* [Extracted data]
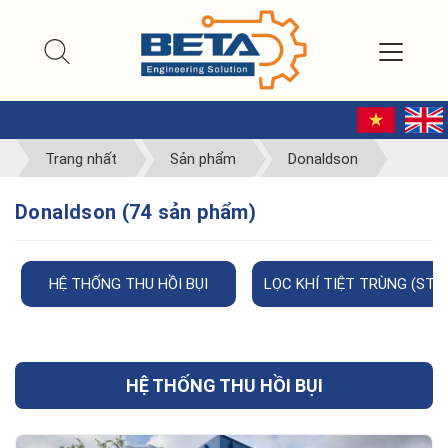
Trang nhất
Sản phẩm
Donaldson
Donaldson (74 sản phẩm)
HỆ THỐNG THU HỒI BỤI
LỌC KHÍ TIỆT TRÙNG (STER
HỆ THỐNG THU HỒI BỤI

* [Your task] Give every entry above again, exactly, and keep all pictures out of it.

* [Solution to this task]
Trang nhất
Sản phẩm
Donaldson
Donaldson (74 sản phẩm)
HỆ THỐNG THU HỒI BỤI
LỌC KHÍ TIỆT TRÙNG (STER
HỆ THỐNG THU HỒI BỤI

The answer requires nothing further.